Brink: Sie haben eine kühne These aufgestellt, nämlich dem Fußball wird es so ergehen wie den Banken, und sie haben das Beispiel der Glasgow Rangers angeführt, die mussten ja 2012 Insolvenz anmelden, und das könnte eine Signalwirkung haben wie seinerzeit die Pleite von Lehman Brothers. Ist denn der Fußball too popular to fail, also einfach zu populär, um Bankrott zu gehen?

Rothenbücher: Ja, im Grunde genommen too popular to fail deswegen, weil im Grunde genommen sind ja alle überschuldet, oder ein Großteil der Vereine ist überschuldet, und würde eigentlich pleite gehen, aber er ist so beliebt, der Fußball, dass eben immer wieder ein Sponsor oder immer wieder ein Trick gefunden wird, um den Vereinen zu helfen. Es sind ja häufig dann auch die Städte, die irgendwie mithelfen, gerade auch in Spanien, um den Vereinen da entgegenzukommen, und, und, und. Aber es ist ja kein normaler wirtschaftlicher Mechanismus, normalerweise müssten sie ja Insolvenz anmelden.

Brink: Gehen wir da noch mal zurück, wirklich noch auch zum europäischen Fußball, zu heute Abend. Ist das ein Fingerzeit, wo es in der Champions League hingeht? Wer macht denn den Bayern oder den Dortmundern da noch Konkurrenz?

Rothenbücher: Also schön wäre es, wenn das so eindeutig wäre, wie sie es zum Ausdruck bringen, aber nichtsdestotrotz, was Sie gesagt haben, enthält einen Kern Wahrheit aus unserer Sicht.
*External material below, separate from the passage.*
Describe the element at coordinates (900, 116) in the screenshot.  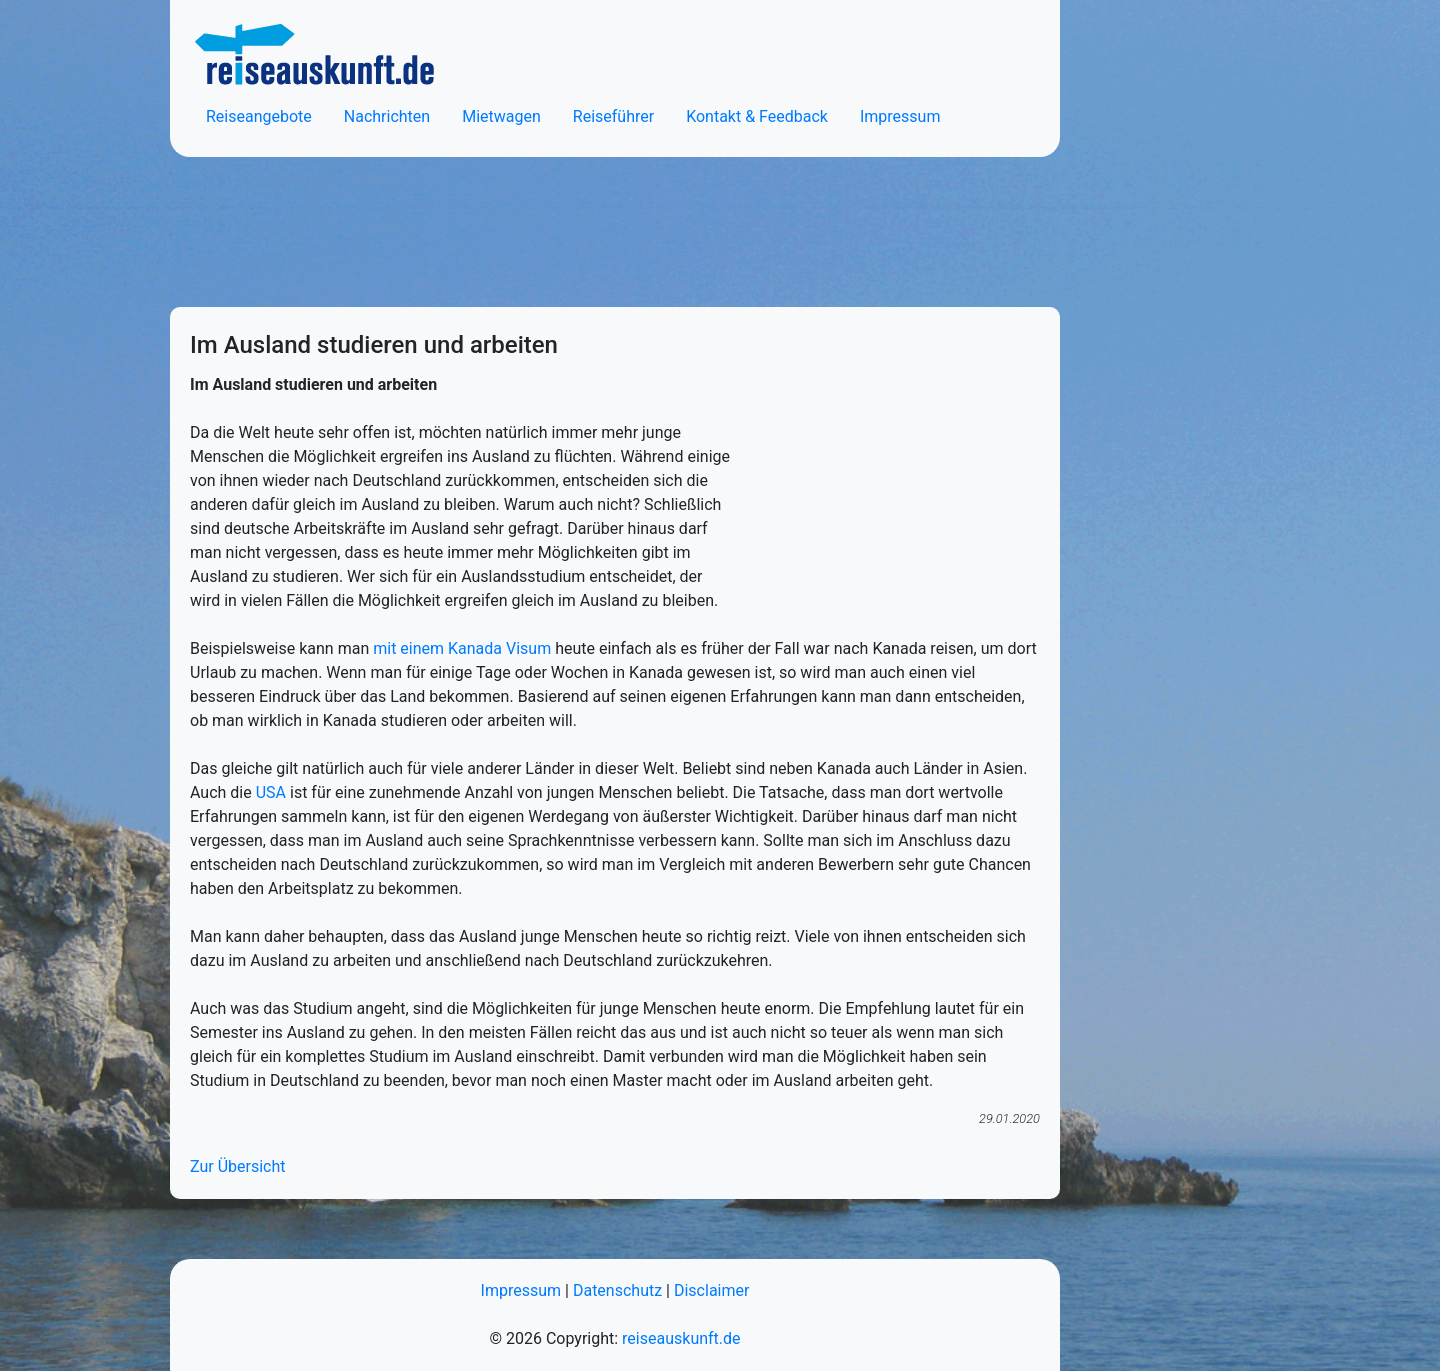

Wir glauben, die Bundesliga hat eben zehn Jahre gebraucht, um an den Punkt zu kommen, wo sie jetzt ist, hat einen Riesenaufschwung genommen, relativ zu den anderen, weil einfach wesentlich besser gemanagt wird, insofern glauben wir, dass das nächste Jahrzehnt dem deutschen Fußball gehört, sodass wir mehr deutsche Erfolge im internationalen Umfeld – sei es in der Nationalmannschaft oder auch bei den Vereinen – sehen werden. Heißt das, das jedes Jahr eine deutsche Mannschaft im Champions-League-Finale steht? Nein, natürlich nicht, natürlich können die anderen gut Fußball spielen, hervorragend Fußball spielen, wir sind ja früher auch immer mal wieder im Finale gewesen. Also insofern wird es umgekehrt genau so weitergehen, aber trotzdem glauben wir, dass sich das Fußballgewicht doch sehr stark Richtung Deutschland in Europa verändert und wir insofern auf schöne zehn Jahre für den deutschen Fußball blicken können.

Brink: Was für ein Schlusswort! Herzlichen Dank, Jürgen Rothenbücher, Partner der Unternehmensberatung A. T. Kearny. Schönen Dank für das Gespräch!

Rothenbücher: Sehr gerne! Schönen Tag!


Äußerungen unserer Gesprächspartner geben deren eigene Auffassungen wieder. Deutschlandradio macht sich Äußerungen seiner Gesprächspartner in Interviews und Diskussionen nicht zu eigen.